**Task to carry out**
Each entry below must be repeated word for word.

**Material for this task**
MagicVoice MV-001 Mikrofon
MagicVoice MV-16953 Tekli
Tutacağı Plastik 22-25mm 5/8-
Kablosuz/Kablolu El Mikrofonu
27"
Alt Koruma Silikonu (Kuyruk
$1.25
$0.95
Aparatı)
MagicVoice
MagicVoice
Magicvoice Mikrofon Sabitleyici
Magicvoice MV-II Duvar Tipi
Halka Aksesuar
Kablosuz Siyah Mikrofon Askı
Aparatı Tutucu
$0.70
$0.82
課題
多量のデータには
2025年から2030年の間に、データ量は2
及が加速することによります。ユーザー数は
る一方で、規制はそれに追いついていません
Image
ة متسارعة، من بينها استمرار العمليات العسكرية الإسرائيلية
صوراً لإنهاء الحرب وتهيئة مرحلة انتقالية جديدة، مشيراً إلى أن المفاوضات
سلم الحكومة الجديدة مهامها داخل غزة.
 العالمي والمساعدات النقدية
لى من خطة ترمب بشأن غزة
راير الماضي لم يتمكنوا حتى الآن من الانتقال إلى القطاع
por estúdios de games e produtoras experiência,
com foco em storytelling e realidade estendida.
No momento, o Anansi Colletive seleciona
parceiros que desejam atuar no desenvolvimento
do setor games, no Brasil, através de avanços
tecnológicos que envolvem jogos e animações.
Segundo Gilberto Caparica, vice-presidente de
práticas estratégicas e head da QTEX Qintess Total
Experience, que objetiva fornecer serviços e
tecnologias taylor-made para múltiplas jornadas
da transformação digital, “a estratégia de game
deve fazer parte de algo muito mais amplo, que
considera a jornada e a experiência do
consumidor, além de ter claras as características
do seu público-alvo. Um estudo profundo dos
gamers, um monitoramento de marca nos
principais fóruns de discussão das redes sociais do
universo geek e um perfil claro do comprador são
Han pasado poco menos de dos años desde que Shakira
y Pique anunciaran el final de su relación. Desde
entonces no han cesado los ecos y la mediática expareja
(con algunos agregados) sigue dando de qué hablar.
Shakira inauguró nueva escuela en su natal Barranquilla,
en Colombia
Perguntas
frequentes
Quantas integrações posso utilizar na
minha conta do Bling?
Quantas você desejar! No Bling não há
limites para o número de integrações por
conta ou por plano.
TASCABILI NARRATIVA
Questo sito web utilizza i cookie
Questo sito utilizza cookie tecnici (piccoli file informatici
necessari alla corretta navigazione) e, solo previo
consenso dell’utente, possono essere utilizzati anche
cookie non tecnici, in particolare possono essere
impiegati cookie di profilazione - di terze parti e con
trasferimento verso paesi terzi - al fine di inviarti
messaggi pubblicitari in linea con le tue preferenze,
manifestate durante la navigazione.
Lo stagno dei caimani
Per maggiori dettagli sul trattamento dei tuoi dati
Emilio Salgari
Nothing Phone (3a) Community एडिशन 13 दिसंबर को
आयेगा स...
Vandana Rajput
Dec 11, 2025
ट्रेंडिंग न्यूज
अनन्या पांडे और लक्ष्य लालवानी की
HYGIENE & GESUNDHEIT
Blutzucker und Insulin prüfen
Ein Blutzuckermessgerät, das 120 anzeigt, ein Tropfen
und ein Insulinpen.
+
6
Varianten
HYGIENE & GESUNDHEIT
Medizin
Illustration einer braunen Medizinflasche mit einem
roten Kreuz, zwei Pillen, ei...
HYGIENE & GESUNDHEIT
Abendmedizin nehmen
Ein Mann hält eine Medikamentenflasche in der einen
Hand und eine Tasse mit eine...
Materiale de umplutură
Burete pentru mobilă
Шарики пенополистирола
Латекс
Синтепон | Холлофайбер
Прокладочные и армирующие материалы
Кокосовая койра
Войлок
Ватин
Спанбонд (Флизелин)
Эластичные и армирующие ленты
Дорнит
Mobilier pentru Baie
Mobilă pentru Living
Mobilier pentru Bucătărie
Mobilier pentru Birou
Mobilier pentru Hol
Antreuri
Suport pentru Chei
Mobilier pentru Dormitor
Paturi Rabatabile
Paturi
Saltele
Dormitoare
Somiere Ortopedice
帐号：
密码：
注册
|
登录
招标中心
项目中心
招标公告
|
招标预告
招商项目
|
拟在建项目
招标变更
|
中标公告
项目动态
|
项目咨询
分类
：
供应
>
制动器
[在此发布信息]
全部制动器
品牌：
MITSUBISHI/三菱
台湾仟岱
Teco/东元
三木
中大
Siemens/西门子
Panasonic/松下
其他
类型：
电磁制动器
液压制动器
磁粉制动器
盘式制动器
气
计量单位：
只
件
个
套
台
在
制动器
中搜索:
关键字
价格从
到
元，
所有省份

**Response box**
MagicVoice MV-001 Mikrofon
MagicVoice MV-16953 Tekli
Tutacağı Plastik 22-25mm 5/8-
Kablosuz/Kablolu El Mikrofonu
27"
Alt Koruma Silikonu (Kuyruk
$1.25
$0.95
Aparatı)
MagicVoice
MagicVoice
Magicvoice Mikrofon Sabitleyici
Magicvoice MV-II Duvar Tipi
Halka Aksesuar
Kablosuz Siyah Mikrofon Askı
Aparatı Tutucu
$0.70
$0.82
課題
多量のデータには
2025年から2030年の間に、データ量は2
及が加速することによります。ユーザー数は
る一方で、規制はそれに追いついていません
Image
ة متسارعة، من بينها استمرار العمليات العسكرية الإسرائيلية
صوراً لإنهاء الحرب وتهيئة مرحلة انتقالية جديدة، مشيراً إلى أن المفاوضات
سلم الحكومة الجديدة مهامها داخل غزة.
 العالمي والمساعدات النقدية
لى من خطة ترمب بشأن غزة
راير الماضي لم يتمكنوا حتى الآن من الانتقال إلى القطاع
por estúdios de games e produtoras experiência,
com foco em storytelling e realidade estendida.
No momento, o Anansi Colletive seleciona
parceiros que desejam atuar no desenvolvimento
do setor games, no Brasil, através de avanços
tecnológicos que envolvem jogos e animações.
Segundo Gilberto Caparica, vice-presidente de
práticas estratégicas e head da QTEX Qintess Total
Experience, que objetiva fornecer serviços e
tecnologias taylor-made para múltiplas jornadas
da transformação digital, “a estratégia de game
deve fazer parte de algo muito mais amplo, que
considera a jornada e a experiência do
consumidor, além de ter claras as características
do seu público-alvo. Um estudo profundo dos
gamers, um monitoramento de marca nos
principais fóruns de discussão das redes sociais do
universo geek e um perfil claro do comprador são
Han pasado poco menos de dos años desde que Shakira
y Pique anunciaran el final de su relación. Desde
entonces no han cesado los ecos y la mediática expareja
(con algunos agregados) sigue dando de qué hablar.
Shakira inauguró nueva escuela en su natal Barranquilla,
en Colombia
Perguntas
frequentes
Quantas integrações posso utilizar na
minha conta do Bling?
Quantas você desejar! No Bling não há
limites para o número de integrações por
conta ou por plano.
TASCABILI NARRATIVA
Questo sito web utilizza i cookie
Questo sito utilizza cookie tecnici (piccoli file informatici
necessari alla corretta navigazione) e, solo previo
consenso dell’utente, possono essere utilizzati anche
cookie non tecnici, in particolare possono essere
impiegati cookie di profilazione - di terze parti e con
trasferimento verso paesi terzi - al fine di inviarti
messaggi pubblicitari in linea con le tue preferenze,
manifestate durante la navigazione.
Lo stagno dei caimani
Per maggiori dettagli sul trattamento dei tuoi dati
Emilio Salgari
Nothing Phone (3a) Community एडिशन 13 दिसंबर को
आयेगा स...
Vandana Rajput
Dec 11, 2025
ट्रेंडिंग न्यूज
अनन्या पांडे और लक्ष्य लालवानी की
HYGIENE & GESUNDHEIT
Blutzucker und Insulin prüfen
Ein Blutzuckermessgerät, das 120 anzeigt, ein Tropfen
und ein Insulinpen.
+
6
Varianten
HYGIENE & GESUNDHEIT
Medizin
Illustration einer braunen Medizinflasche mit einem
roten Kreuz, zwei Pillen, ei...
HYGIENE & GESUNDHEIT
Abendmedizin nehmen
Ein Mann hält eine Medikamentenflasche in der einen
Hand und eine Tasse mit eine...
Materiale de umplutură
Burete pentru mobilă
Шарики пенополистирола
Латекс
Синтепон | Холлофайбер
Прокладочные и армирующие материалы
Кокосовая койра
Войлок
Ватин
Спанбонд (Флизелин)
Эластичные и армирующие ленты
Дорнит
Mobilier pentru Baie
Mobilă pentru Living
Mobilier pentru Bucătărie
Mobilier pentru Birou
Mobilier pentru Hol
Antreuri
Suport pentru Chei
Mobilier pentru Dormitor
Paturi Rabatabile
Paturi
Saltele
Dormitoare
Somiere Ortopedice
帐号：
密码：
注册
|
登录
招标中心
项目中心
招标公告
|
招标预告
招商项目
|
拟在建项目
招标变更
|
中标公告
项目动态
|
项目咨询
分类
：
供应
>
制动器
[在此发布信息]
全部制动器
品牌：
MITSUBISHI/三菱
台湾仟岱
Teco/东元
三木
中大
Siemens/西门子
Panasonic/松下
其他
类型：
电磁制动器
液压制动器
磁粉制动器
盘式制动器
气
计量单位：
只
件
个
套
台
在
制动器
中搜索:
关键字
价格从
到
元，
所有省份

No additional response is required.